The fact that Jaipuria Institute of Management has a rich and diverse faculty pool is well known. But the B School doesn’t rest on these pillars of its strength. To ensure that its students get global exposure, the B-school invites reputed International faculty members to deliver classroom sessions for its PGDM students. Recently, Dr. Ashish Chandra, Professor of Healthcare Administration, College of Business University of Houston – Clear Lakes, US delivered sessions on Marketing and OB across its campuses. For many, he is the final word in Healthcare Administration. We spoke to him about his passion for teaching and discovered his classroom strategies that make him a much sought after faculty, world over.

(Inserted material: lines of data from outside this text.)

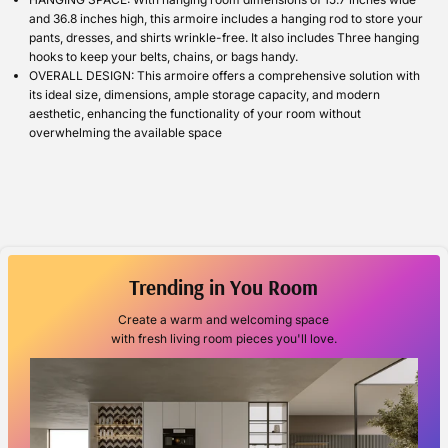
and 36.8 inches high, this armoire includes a hanging rod to store your
pants, dresses, and shirts wrinkle-free. It also includes Three hanging
hooks to keep your belts, chains, or bags handy.
OVERALL DESIGN: This armoire offers a comprehensive solution with
its ideal size, dimensions, ample storage capacity, and modern
aesthetic, enhancing the functionality of your room without
overwhelming the available space
Trending in You Room
Create a warm and welcoming space
with fresh living room pieces you'll love.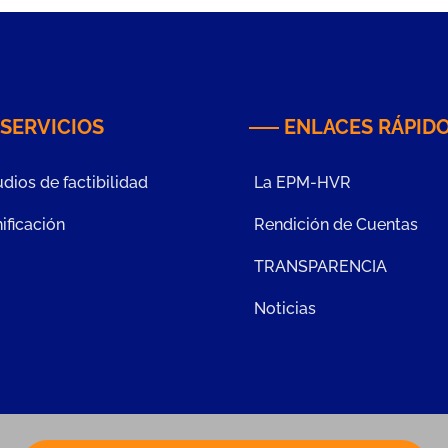
SERVICIOS
ENLACES RÁPID
dios de factibilidad
La EPM-HVR
ificación
Rendición de Cuentas
TRANSPARENCIA
Noticias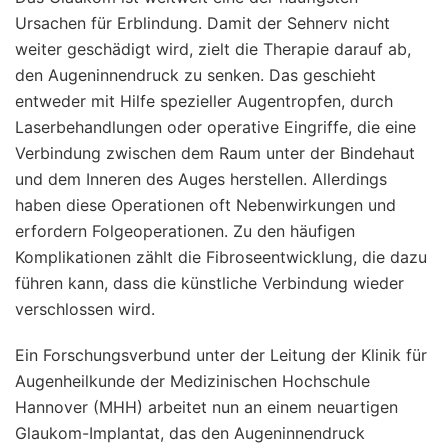
Ursachen für Erblindung. Damit der Sehnerv nicht
weiter geschädigt wird, zielt die Therapie darauf ab,
den Augeninnendruck zu senken. Das geschieht
entweder mit Hilfe spezieller Augentropfen, durch
Laserbehandlungen oder operative Eingriffe, die eine
Verbindung zwischen dem Raum unter der Bindehaut
und dem Inneren des Auges herstellen. Allerdings
haben diese Operationen oft Nebenwirkungen und
erfordern Folgeoperationen. Zu den häufigen
Komplikationen zählt die Fibroseentwicklung, die dazu
führen kann, dass die künstliche Verbindung wieder
verschlossen wird.
Ein Forschungsverbund unter der Leitung der Klinik für
Augenheilkunde der Medizinischen Hochschule
Hannover (MHH) arbeitet nun an einem neuartigen
Glaukom-Implantat, das den Augeninnendruck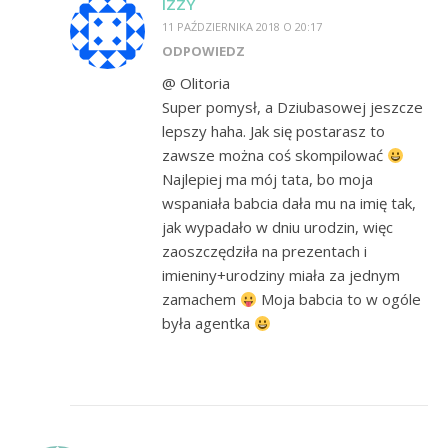
IZZY
11 PAŹDZIERNIKA 2018 O 20:17
ODPOWIEDZ
@ Olitoria
Super pomysł, a Dziubasowej jeszcze
lepszy haha. Jak się postarasz to
zawsze można coś skompilować
Najlepiej ma mój tata, bo moja
wspaniała babcia dała mu na imię tak,
jak wypadało w dniu urodzin, więc
zaoszczędziła na prezentach i
imieniny+urodziny miała za jednym
zamachem
Moja babcia to w ogóle
była agentka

Finding his calling in the US
A post grad in Computer Science Applications from Banaras Hindu University, Dr. Chandra went to the US to do his MBA in pursuit of a lucrative career. It was during his stint in the US when he was assigned teaching assistantship in a classroom that he realized his true passion. The MBA and PhD in Social and Administrative Sciences / Healthcare Administration never looked back. “I didn’t know how much fun I would have teaching and realized that it was just perfect for me. I did some healthcare and marketing research projects for my PhD and developed my niche. I also enjoy being an academic because I love the research aspect of it,” he says.
Developing his passion into his forte
Dr. Chandra has over two decades of university level teaching experience in the US. He admits that management classrooms have evolved over the years and thus have his teaching strategies as well. He doesn’t believe in putting up PPT slides in the classroom because students can read them on their own. His approach is more discussion driven. “Classroom discussions get students out of their comfort zone, which needs to happen for their future careers. Secondly, you need to offer them examples that they can relate to, otherwise they will lose interest. Like at Jaipuria Institute of Management I have given examples in Indian context and that works,” he explains.
Deriving satisfaction from teaching
Worked, it certainly did. Dr. Chandra was a hit with the B School students and he believes that they wished he would come back for future courses was his biggest reward. He recounts his experience where he had to adapt his teaching techniques based on classroom size across campuses, as challenging but satisfying at the same time. “I am someone who believes that our biggest resources are not just faculty members. I value collaboration with students and look for opportunities to work with them on research projects, etc. Learning is a two way street and there are lot of gains from collaborative work for students and faculty members alike,” he says wisely.